Look through the records below, and copy out every line that holds the string "hvor".

Stored data entries:
# # # # #

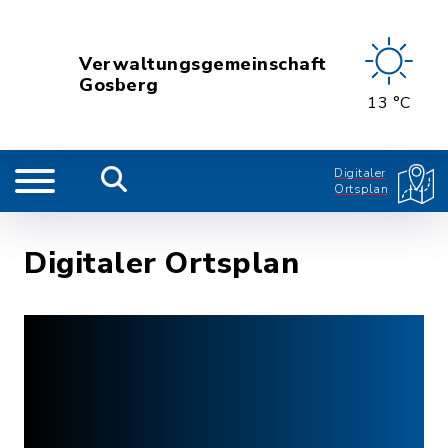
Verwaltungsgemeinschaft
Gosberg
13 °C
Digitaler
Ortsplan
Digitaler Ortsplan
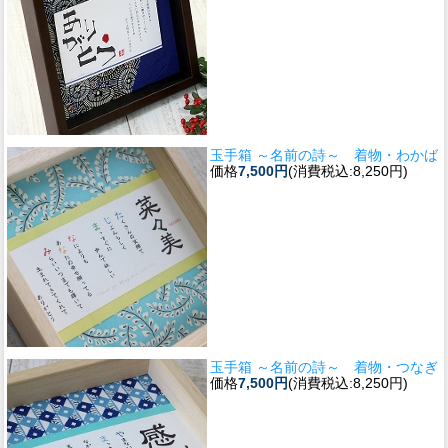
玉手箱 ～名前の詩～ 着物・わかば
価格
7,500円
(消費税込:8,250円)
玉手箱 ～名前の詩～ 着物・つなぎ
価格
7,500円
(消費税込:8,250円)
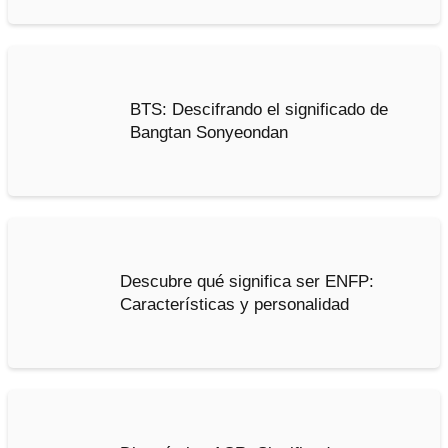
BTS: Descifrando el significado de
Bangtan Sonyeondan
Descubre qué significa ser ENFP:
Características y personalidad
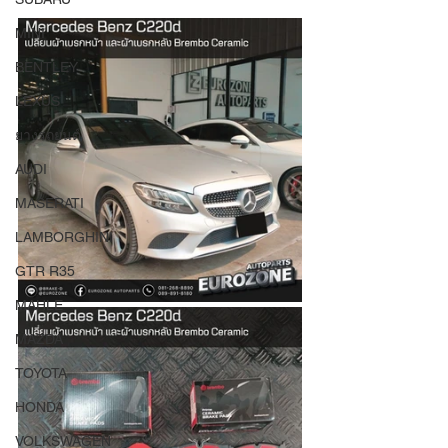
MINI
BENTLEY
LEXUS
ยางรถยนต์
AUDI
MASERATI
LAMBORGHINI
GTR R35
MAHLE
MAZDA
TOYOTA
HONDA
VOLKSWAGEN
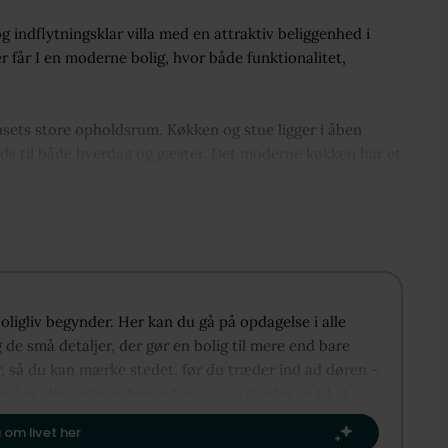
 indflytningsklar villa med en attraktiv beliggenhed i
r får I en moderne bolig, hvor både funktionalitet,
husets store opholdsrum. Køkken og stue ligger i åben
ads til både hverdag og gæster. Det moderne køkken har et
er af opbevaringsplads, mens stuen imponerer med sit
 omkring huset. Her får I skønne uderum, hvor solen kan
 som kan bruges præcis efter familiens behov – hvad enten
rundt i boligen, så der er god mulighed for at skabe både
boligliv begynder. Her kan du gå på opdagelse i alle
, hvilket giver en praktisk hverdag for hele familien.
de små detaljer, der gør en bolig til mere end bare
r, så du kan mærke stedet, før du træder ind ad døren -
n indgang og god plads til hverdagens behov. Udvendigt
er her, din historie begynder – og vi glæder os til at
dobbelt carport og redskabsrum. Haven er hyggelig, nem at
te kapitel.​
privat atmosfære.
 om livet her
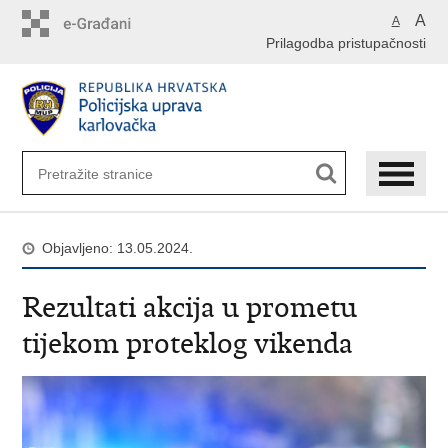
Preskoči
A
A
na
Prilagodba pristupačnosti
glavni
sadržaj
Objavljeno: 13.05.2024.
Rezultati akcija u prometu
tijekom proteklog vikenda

# # # # #

▶ **WRITTEN REPLY**:
r får I en moderne bolig, hvor både funktionalitet,
 omkring huset. Her får I skønne uderum, hvor solen kan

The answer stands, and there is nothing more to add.